TASK OBJECTIVE:
Which lines in the records below contain the word "Family"? Copy each one out.

TASK INPUTS:

--------------------

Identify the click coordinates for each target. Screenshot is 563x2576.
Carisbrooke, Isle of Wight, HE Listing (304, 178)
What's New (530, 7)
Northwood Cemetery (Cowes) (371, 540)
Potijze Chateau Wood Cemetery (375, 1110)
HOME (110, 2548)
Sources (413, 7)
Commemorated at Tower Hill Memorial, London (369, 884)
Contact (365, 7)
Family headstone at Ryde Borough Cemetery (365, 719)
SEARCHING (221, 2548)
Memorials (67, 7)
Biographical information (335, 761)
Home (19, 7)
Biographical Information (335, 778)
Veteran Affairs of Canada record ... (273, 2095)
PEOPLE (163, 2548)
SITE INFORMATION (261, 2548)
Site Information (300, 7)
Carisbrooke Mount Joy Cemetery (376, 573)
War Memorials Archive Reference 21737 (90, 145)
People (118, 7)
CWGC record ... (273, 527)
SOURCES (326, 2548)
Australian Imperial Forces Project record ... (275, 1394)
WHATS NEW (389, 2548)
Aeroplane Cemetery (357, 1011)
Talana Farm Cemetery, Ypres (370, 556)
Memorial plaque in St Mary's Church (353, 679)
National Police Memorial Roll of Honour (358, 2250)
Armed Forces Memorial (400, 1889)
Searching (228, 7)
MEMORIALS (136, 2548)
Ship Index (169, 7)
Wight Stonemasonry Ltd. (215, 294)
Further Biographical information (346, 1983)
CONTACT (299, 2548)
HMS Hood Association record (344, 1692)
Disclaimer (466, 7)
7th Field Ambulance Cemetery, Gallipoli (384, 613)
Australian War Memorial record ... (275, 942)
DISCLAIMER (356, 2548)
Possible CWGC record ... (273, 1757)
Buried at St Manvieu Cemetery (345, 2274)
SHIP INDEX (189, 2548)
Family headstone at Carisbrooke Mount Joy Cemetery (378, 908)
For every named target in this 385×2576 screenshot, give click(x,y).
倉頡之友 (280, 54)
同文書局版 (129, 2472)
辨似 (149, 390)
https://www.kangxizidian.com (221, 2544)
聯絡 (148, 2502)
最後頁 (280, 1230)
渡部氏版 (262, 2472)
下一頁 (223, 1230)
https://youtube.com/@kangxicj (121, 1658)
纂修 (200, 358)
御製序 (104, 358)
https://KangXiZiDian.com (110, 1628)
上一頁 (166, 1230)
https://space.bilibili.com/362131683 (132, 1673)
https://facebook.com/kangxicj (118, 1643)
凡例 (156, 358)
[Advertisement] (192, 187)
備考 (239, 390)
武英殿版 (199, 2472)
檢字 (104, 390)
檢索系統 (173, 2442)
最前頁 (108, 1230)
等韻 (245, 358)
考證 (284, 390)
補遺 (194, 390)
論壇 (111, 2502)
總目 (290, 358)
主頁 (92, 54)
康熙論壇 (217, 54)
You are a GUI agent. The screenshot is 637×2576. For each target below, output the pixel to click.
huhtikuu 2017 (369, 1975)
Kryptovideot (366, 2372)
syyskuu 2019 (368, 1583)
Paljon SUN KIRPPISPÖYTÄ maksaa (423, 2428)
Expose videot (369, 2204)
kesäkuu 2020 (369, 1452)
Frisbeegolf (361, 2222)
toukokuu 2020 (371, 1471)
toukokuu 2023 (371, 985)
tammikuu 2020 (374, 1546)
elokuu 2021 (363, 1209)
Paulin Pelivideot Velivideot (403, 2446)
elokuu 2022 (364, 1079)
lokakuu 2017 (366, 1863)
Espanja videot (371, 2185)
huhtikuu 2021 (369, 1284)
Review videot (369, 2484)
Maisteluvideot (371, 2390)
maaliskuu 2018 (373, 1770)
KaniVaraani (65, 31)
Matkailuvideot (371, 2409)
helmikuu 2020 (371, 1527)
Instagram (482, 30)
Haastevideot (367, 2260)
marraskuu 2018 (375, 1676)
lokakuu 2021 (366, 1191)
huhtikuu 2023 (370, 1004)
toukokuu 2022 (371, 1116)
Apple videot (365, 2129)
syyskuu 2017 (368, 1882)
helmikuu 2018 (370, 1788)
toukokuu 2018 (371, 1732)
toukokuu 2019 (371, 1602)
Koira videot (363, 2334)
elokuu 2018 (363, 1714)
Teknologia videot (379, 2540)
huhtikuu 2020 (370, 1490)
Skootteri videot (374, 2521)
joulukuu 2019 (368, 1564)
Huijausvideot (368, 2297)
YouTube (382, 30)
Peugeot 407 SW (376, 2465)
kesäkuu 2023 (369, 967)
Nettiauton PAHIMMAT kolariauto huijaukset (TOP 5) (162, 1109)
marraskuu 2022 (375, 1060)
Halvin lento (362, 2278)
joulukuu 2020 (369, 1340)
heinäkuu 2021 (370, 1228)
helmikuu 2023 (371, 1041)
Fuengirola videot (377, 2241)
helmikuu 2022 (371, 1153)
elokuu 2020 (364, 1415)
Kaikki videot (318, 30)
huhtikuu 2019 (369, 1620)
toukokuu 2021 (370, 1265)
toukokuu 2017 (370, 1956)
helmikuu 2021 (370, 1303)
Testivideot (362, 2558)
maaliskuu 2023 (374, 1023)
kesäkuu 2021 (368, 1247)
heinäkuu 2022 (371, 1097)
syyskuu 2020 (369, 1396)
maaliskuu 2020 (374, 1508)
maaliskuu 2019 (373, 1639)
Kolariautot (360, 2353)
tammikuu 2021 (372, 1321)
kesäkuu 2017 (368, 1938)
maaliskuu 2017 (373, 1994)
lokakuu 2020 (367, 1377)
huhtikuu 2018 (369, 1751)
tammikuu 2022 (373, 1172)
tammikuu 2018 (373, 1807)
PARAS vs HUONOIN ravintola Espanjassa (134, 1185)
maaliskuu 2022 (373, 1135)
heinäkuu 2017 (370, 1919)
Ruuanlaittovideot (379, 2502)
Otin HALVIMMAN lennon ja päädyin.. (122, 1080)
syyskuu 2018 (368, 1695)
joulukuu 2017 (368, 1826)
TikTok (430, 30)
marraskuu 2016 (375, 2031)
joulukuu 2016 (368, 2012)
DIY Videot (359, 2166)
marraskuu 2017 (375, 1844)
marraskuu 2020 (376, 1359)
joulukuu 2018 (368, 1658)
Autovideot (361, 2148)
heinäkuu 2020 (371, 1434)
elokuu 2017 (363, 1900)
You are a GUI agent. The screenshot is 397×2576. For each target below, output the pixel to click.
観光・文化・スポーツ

--------------------

SOLUTION TO THE EXERCISE:
Family headstone at Ryde Borough Cemetery (365, 719)
Family headstone at Carisbrooke Mount Joy Cemetery (378, 908)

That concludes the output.